With the egg-stripping completed, it’s incubation time at the hatchery and that means the facility must be staffed 24 hours a day until the eggs hatch, which Eibler expects to happen the week before fishing opener. Hatching time creates its own set of logistical concerns, since the DNR staff tries to get the young fry to their designated lakes within a day, or two at the latest. That gives the young walleye a longer period to transition from relying on their small yolk sacs to feeding on zooplankton, which will remain their primary food source for their first few months. The young fry can only go about 3-5 days without finding food, so the quicker they make it to their destination, the better their chances of survival.
This year, said Eibler, the short window for egg-stripping means the eggs will hatch pretty much all at once, which will mean a hectic few days as fisheries staff work to get the roughly 20 million fry to their various destinations. That’s not so unusual for the fisheries staff. Their hatchery operations involve intense activity during the egg-stripping phase, lots of waiting and monitoring while the eggs incubate, and a mad rush at the end to get all the fry distributed.
Just over a third of the fry are destined for lakes in the Tower work area, with Vermilion slated to receive 5 million, or about a quarter of the total harvest. Bear Island and Jeannette lakes are slated to receive 900,000 and 600,000 respectively, while Low and Clear lakes are scheduled to receive 300,000 and 250,000 respectively. Stuart Lake is slated to receive 240,000 fry, while Bear Head Lake is scheduled to receive 175,000.
Lake Saganaga will be the largest recipient outside of Vermilion, with the big border lake set to receive 4.5 million fry. Another 5.9 million will be distributed to lakes in the Grand Rapids work area.
For now, all those potential fry are still in egg form, under the watchful eyes of Eibler and other fisheries staff. It’s not all watching, of course. According to Eibler, the hatchery crew works steadily to separate out the unfertilized eggs that inevitably wind up in the incubating jars. Those “dead” eggs tend to develop a fungal growth that can kill the fertilized eggs if it gets out of control. The unfertilized eggs appear white and are more buoyant than the living eggs, so they tend to float to the top of the jars where staff can painstakingly remove them. With as many as 250,000 eggs in a jar, hatchery staff can end up having to remove hundreds if not thousands of unfertilized eggs from every jar.
While three-quarters of this year’s fry won’t make it back to Lake Vermilion, that’s still much more than the lake would receive without the presence of the hatchery according to Eibler. “Our hatch rate at Pike River averages about 75-80 percent,” noted Eibler. “Mother Nature is about 2-3 percent at best.

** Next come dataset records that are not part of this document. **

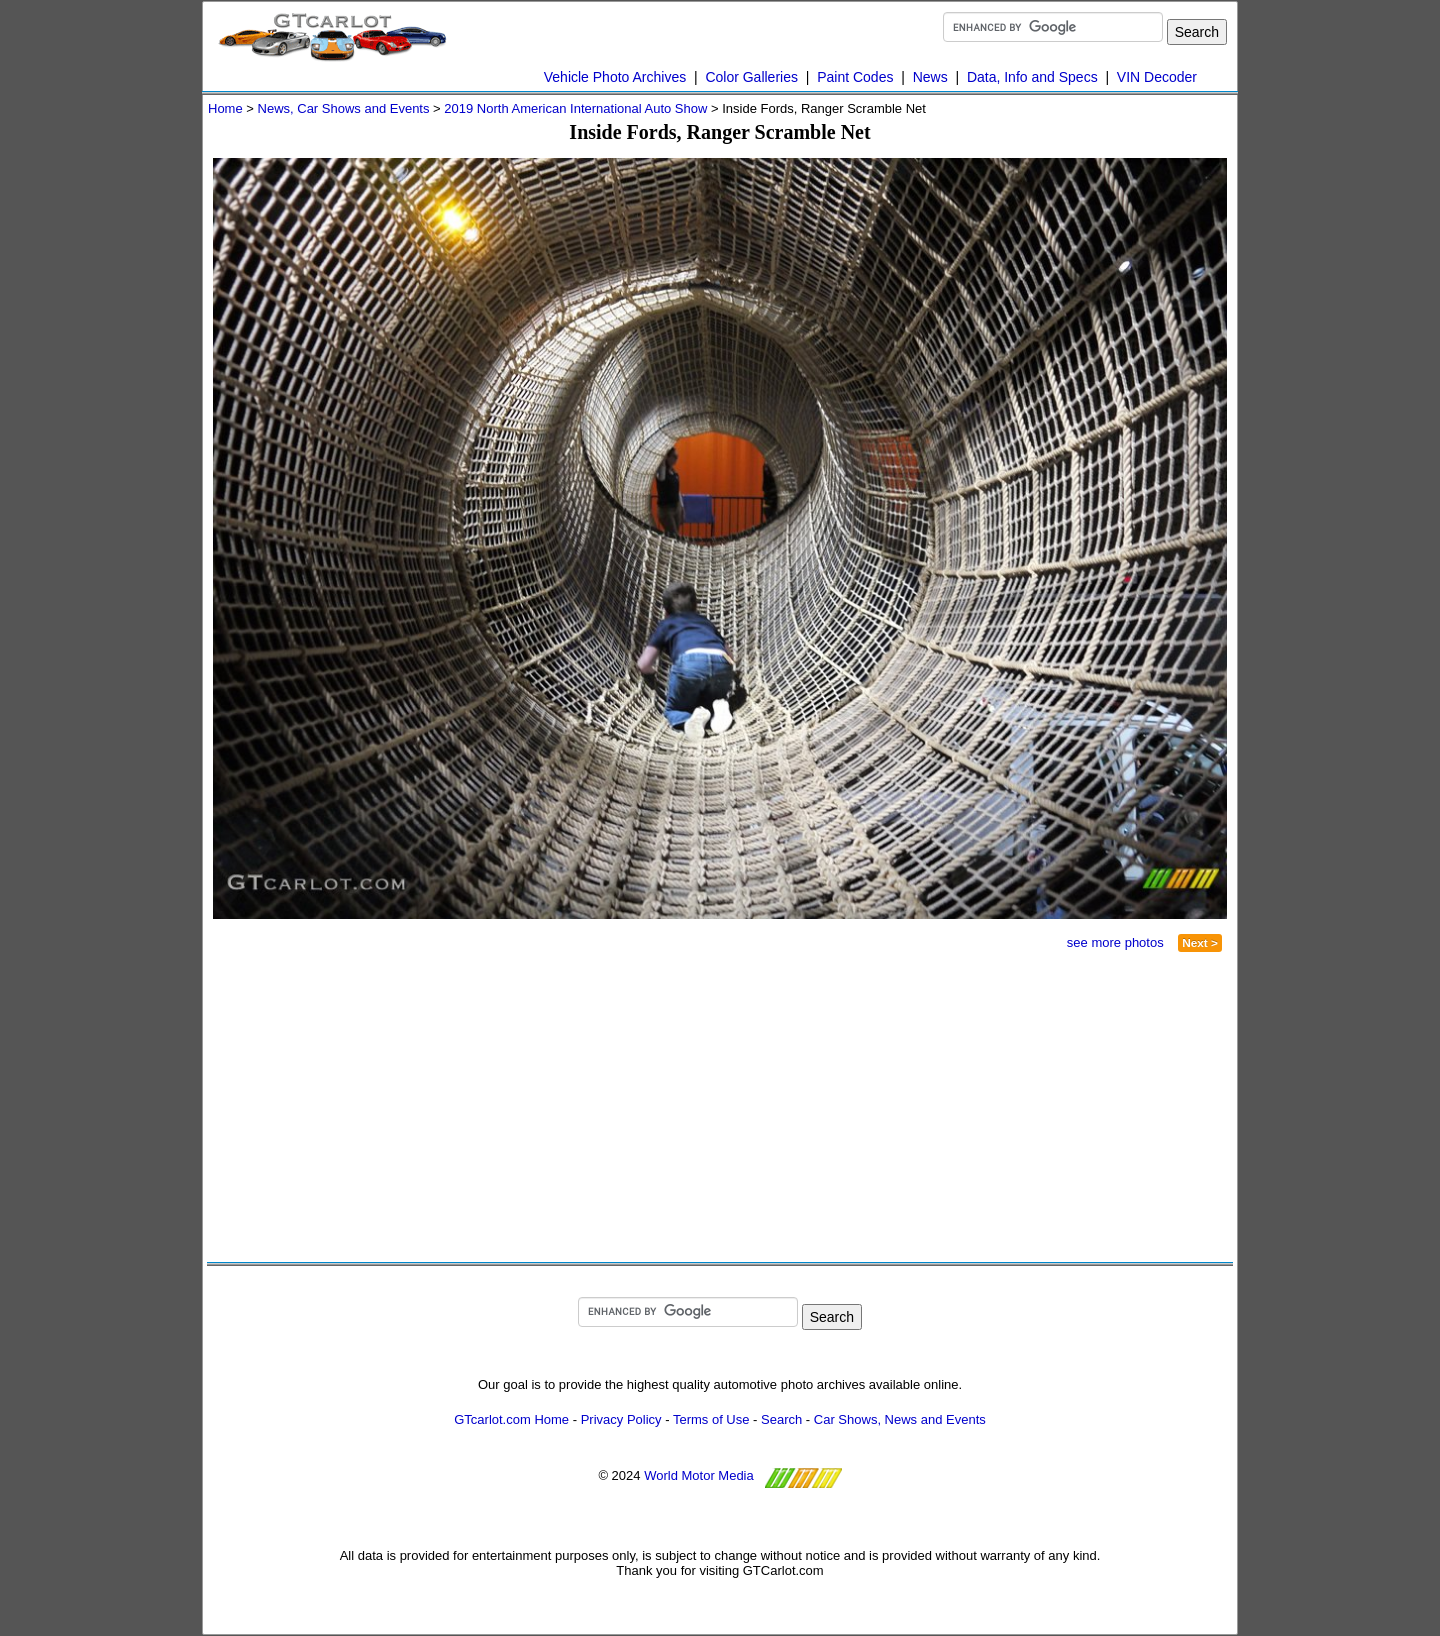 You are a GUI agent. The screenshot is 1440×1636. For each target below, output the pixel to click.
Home (225, 108)
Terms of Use (711, 1419)
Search (781, 1419)
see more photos (1115, 942)
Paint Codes (855, 77)
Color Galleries (751, 77)
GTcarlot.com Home (511, 1419)
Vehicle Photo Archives (615, 77)
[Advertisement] (473, 1107)
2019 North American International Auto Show (575, 108)
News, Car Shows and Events (344, 108)
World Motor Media (699, 1475)
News (930, 77)
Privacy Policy (621, 1419)
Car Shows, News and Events (900, 1419)
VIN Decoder (1157, 77)
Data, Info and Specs (1032, 77) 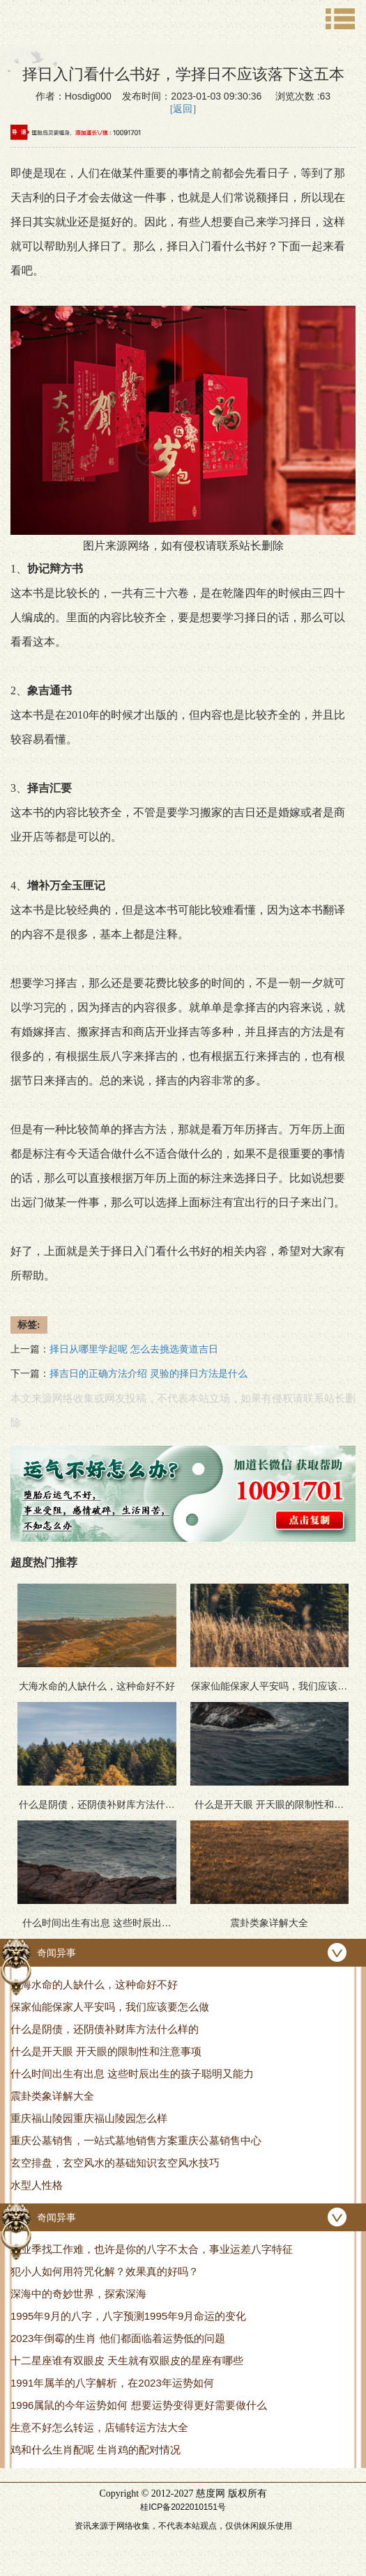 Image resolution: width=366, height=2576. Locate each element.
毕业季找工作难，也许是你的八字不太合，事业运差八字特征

So, in most years we are returning more fry to Lake Vermilion than would have hatched naturally from all the eggs we take.”
At the same time, Eibler notes, it’s not clear how much Vermilion actually benefits from the stocking from Pike River. “We are finding in lakes with adequate natural reproduction, like Vermilion, that additions of stocked walleye fry generally are insignificant at best and in some cases can actually reduce overall survival by increasing the demand for the limited food resources out there.”
That said, don’t look for the DNR to change the practice anytime soon, given that many in the public still seem to view the hatchery operations as somehow robbing Vermilion’s reproductive potential. “As you know, some folks get pretty excited about where all the ‘Lake Vermilion’ walleye eggs are going,” said Eibler.